What needs to be done: Reproduce only the stretch of entries below that begins at the first line and ends at the line holding "The image size is (1319, 2576).".

Given records:
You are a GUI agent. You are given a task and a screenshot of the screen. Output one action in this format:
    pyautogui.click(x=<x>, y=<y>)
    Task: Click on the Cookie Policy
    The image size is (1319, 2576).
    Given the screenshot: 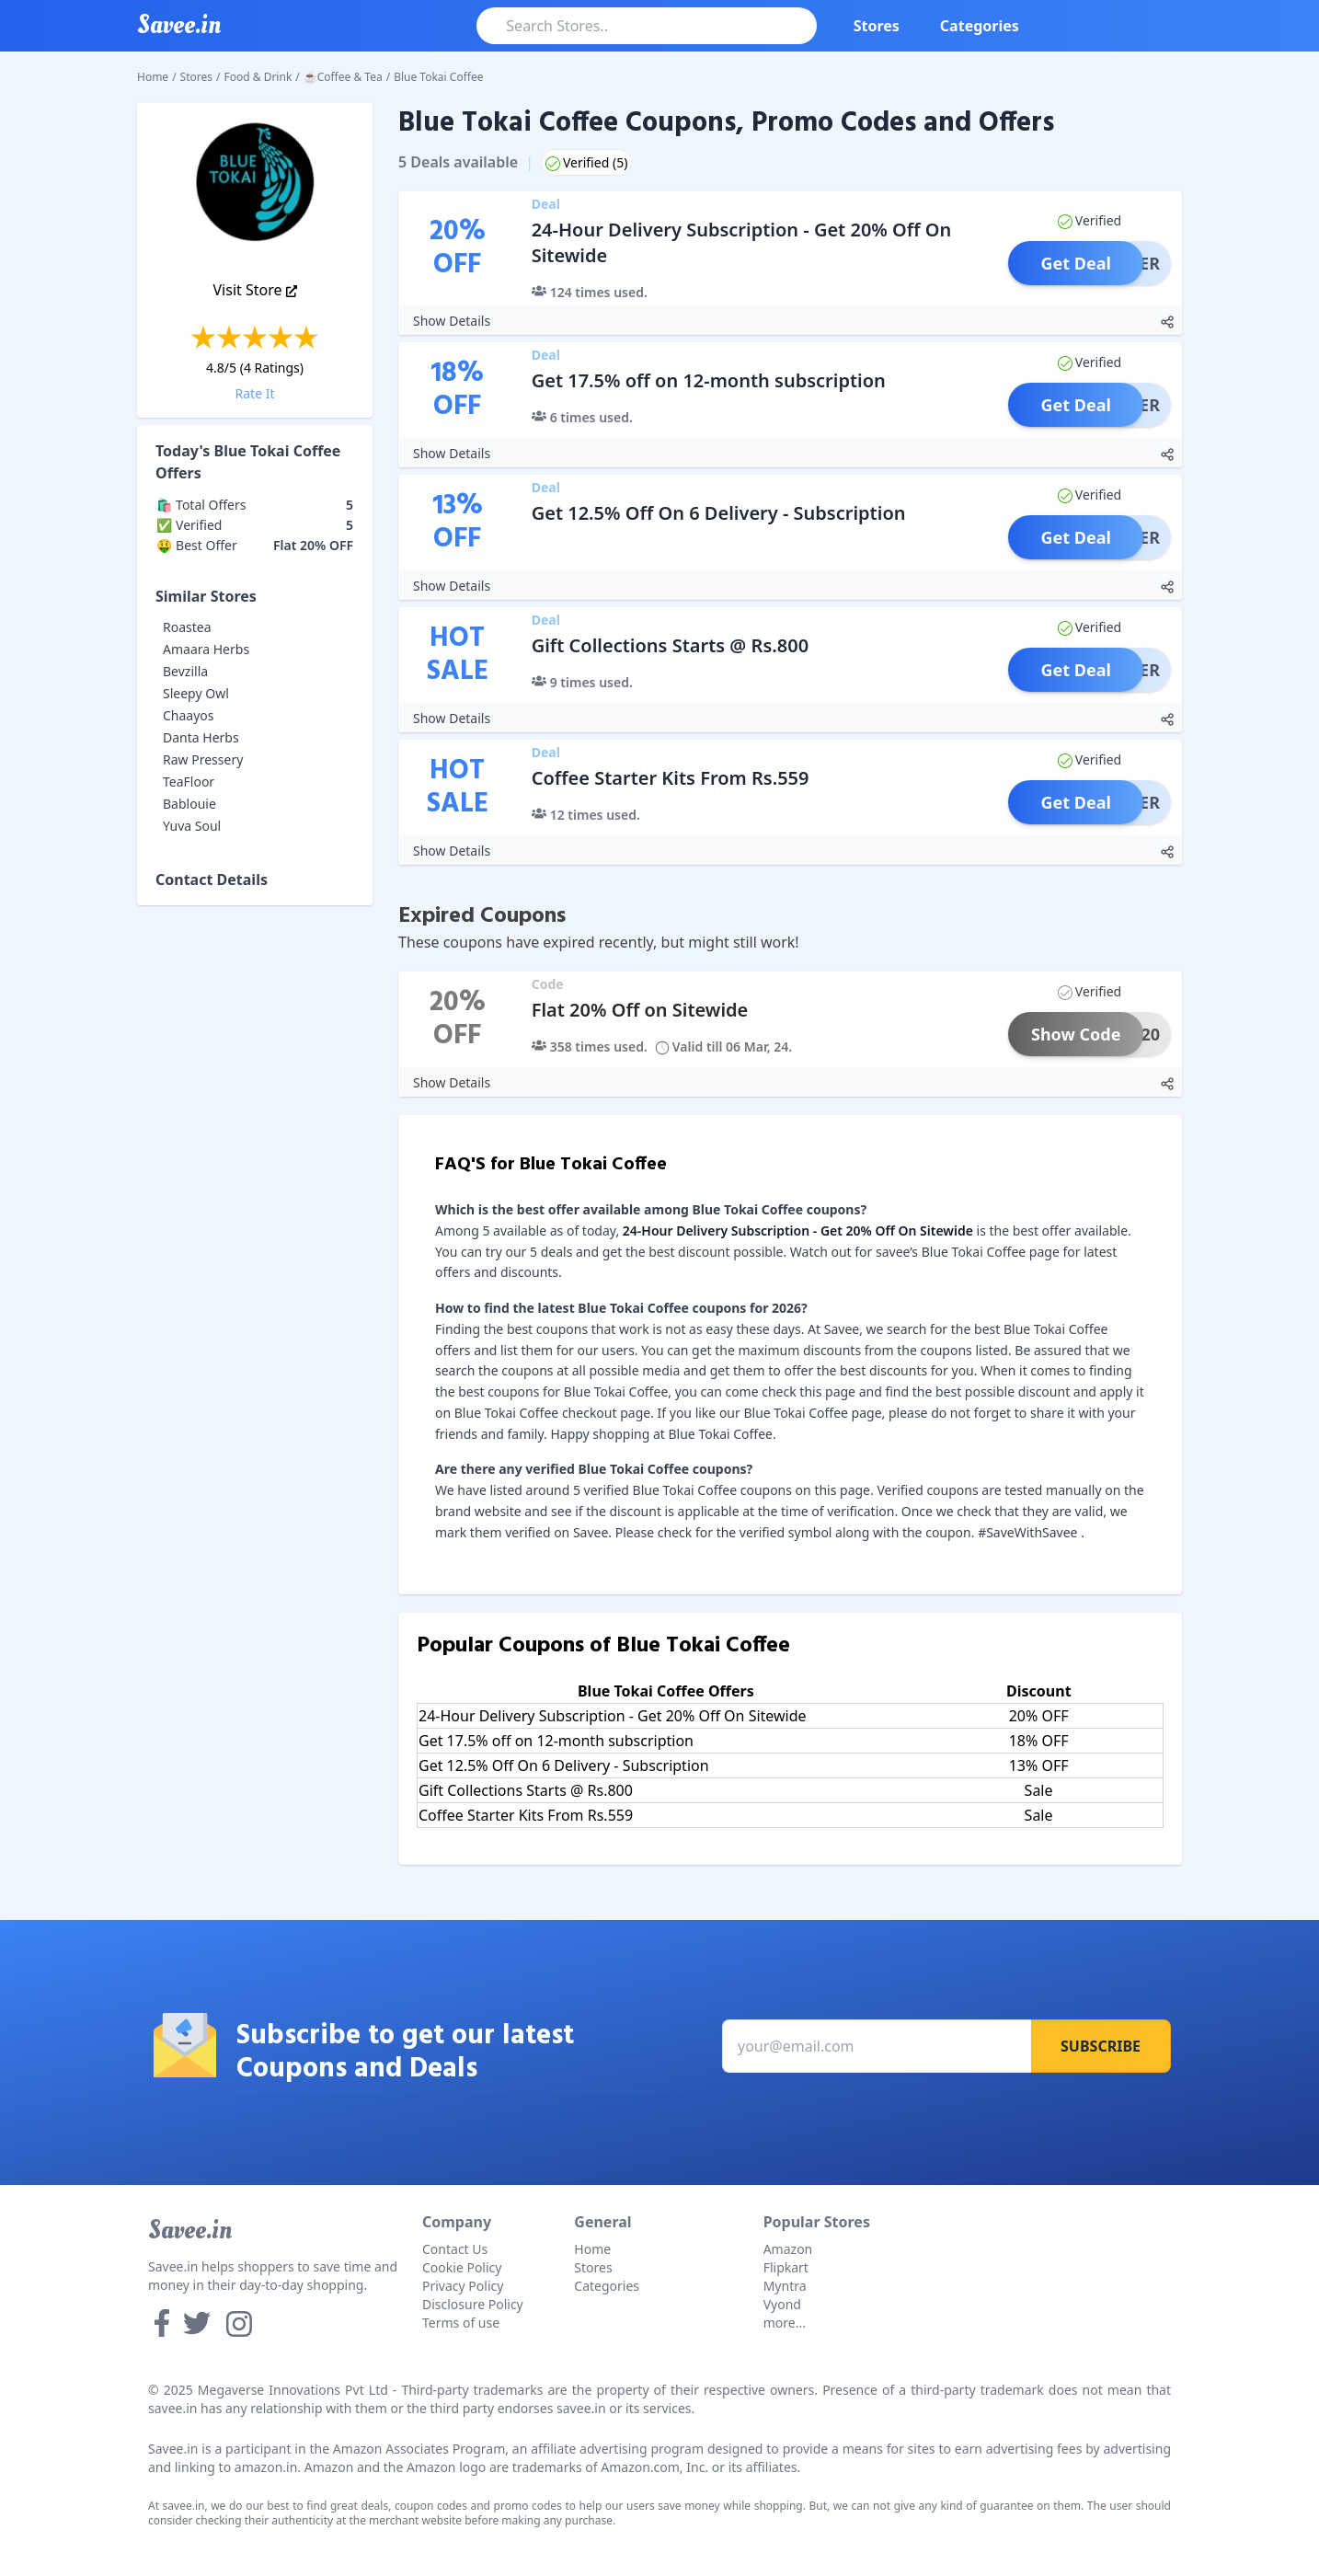 What is the action you would take?
    pyautogui.click(x=461, y=2267)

Response to this exercise:
You are a GUI agent. You are given a task and a screenshot of the screen. Output one action in this format:
    pyautogui.click(x=<x>, y=<y>)
    Task: Click on the Cookie Policy
    The image size is (1319, 2576).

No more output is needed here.